Abstract (Engels) |
People with a rheumatic disease (RD) can still experience many problems in both physical and psychosocial areas despite the good treatments. These problems can change over time. The people must be able to deal with the disease and the consequences in daily life, thus self-management of the disease.
The main questions of this thesis were:
1) What do patients with an RD prefer with regard to self-management support and what are the unmet needs that might impede self-management (support)?
Several studies were conducted to investigated the (unmet) needs of patients with any rheumatic disease. We could conclude that the current care does not meet the (self-management)needs for adolescents with a RD in the phase of transition.
Patients primarily see self-management as their own task, but they still appreciated support to help achieve this. Self-management support must coaches patients in developing problem-solving skills for managing the medical, emotional and social challenges experienced in dealing with a rheumatic disease in daily life.
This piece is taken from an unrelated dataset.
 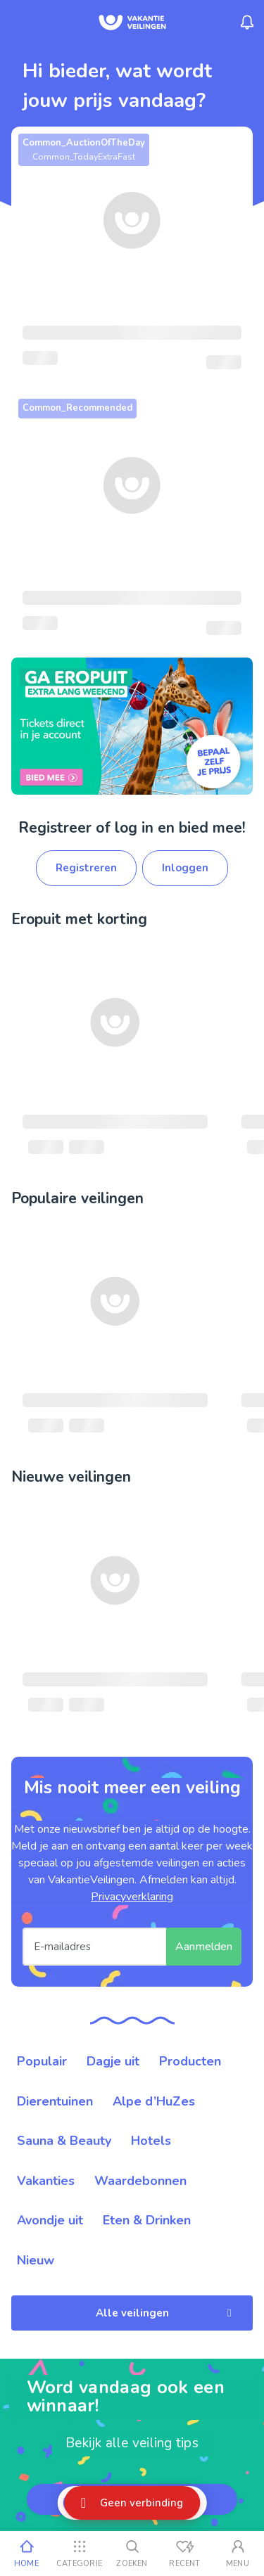 I want to click on [Categorie], so click(x=79, y=2553).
Patients have difficulties to cope with topic like stress, finding balance, social roles etc. These topics can lead according to the patients to a discrepancies of the perceived disease activity between health professionals and patients.
Fatigue is an unmet need with a large impact on quality of life, and it is still unmanageable in many patients. Despite a strict treat-to-target strategy, fatigue is in almost 50% present at the start of the disease and remained an overall problem during the first year of treatment. Monitoring fatigue may be important in managing fatigue.
2.What self-management support interventions can improve the care for adult and young patients with an RD?
We developed a model for self-monitoring by predicting the disease activity with patient reported outcomes. Self-monitoring is an important self-management skill. Using the score and evolvement different patient reported outcomes over time to predict future DAS28 moderate to high disease activity resulted in a moderate performance (sensitivity 0.61, specificity 0.75).
To support patients’ self-management, we developed and implemented a smartphone-application (RD-app). A before-after study was designed to measure the effects of use of the RD-app on patients’ self-management behavior after implementation of the RD-app. The self-management scale did not changed after 3 months. The RD-app seemed to be beneficial for participants in their need to get more grip on the disease by receiving tips, information on exercises and gaining insight in self-reported disease activity.
A quantitative cross-sectional observational study was performed to evaluate the clinical transition pathway. This study showed that the implementation of the clinical transition pathway has led to a substantial improvement of patient care during the transitional process – leading to a low drop-out rate and a high satisfaction with transition. High scores on the self-reported self-efficacy scale suggest that these youngsters have achieved sufficient skills and are confident to successfully manage their disease.